Disclosure of Invention
The invention aims to provide a product service recommendation method based on intelligent medical big data and an intelligent medical system, so as to solve the problems in the background technology.
In order to solve the technical problems, the invention provides the following technical scheme: the product service recommendation method based on the smart medical big data comprises a medical data acquisition module, a medical data analysis module and a factor influence recommendation module, wherein the medical data acquisition module is used for acquiring medical information and patient information in a medical platform, the medical data analysis module is used for analyzing the acquired data information, the factor influence recommendation module is used for recommending medical services to patients according to different influence factors, the medical data analysis module is in network connection with the medical data acquisition module, and the factor influence recommendation module is in network connection with the medical data analysis module.

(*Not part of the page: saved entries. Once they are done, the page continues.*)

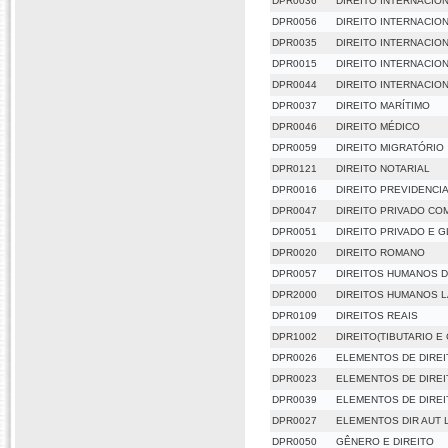
DPR0036
DIREITO INTERNACIO
DPR0056
DIREITO INTERNACIO
DPR0035
DIREITO INTERNACIO
DPR0015
DIREITO INTERNACIO
DPR0044
DIREITO INTERNACION
DPR0037
DIREITO MARÍTIMO
DPR0046
DIREITO MÉDICO
DPR0059
DIREITO MIGRATÓRIO
DPR0121
DIREITO NOTARIAL
DPR0016
DIREITO PREVIDENCI
DPR0047
DIREITO PRIVADO C
DPR0051
DIREITO PRIVADO E 
DPR0020
DIREITO ROMANO
DPR0057
DIREITOS HUMANOS 
DPR2000
DIREITOS HUMANOS 
DPR0109
DIREITOS REAIS
DPR1002
DIREITO(TIBUTARIO E
DPR0026
ELEMENTOS DE DIREI
DPR0023
ELEMENTOS DE DIRE
DPR0039
ELEMENTOS DE DIRE
DPR0027
ELEMENTOS DIR AUT 
DPR0050
GÊNERO E DIREITO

According to the technical scheme, the medical data acquisition module comprises a medical information input module, a behavior data acquisition module and a patient information acquisition module, the medical information input module is used for inputting medical information in the medical platform, the behavior data acquisition module is used for acquiring patient behavior information and doctor behavior information in the medical platform, and the patient information acquisition module is used for acquiring basic information registered by a patient when the patient visits the platform.
According to the technical scheme, the medical data analysis module comprises a service quality analysis module, a service process information analysis module and a situation factor analysis module, the service quality analysis module is used for analyzing the service quality in the medical platform, the service process information analysis module is used for analyzing the medical service process quality, and the situation factor analysis module is used for analyzing different situation factors.
According to the technical scheme, the factor influence recommendation module comprises a parameter selection module, a preliminary screening module and a classification recommendation module, wherein the parameter selection module is used for enabling a patient to independently select basic parameters, the preliminary screening module is used for preliminarily screening medical service information, and the classification recommendation module is used for carrying out classification recommendation on medical services.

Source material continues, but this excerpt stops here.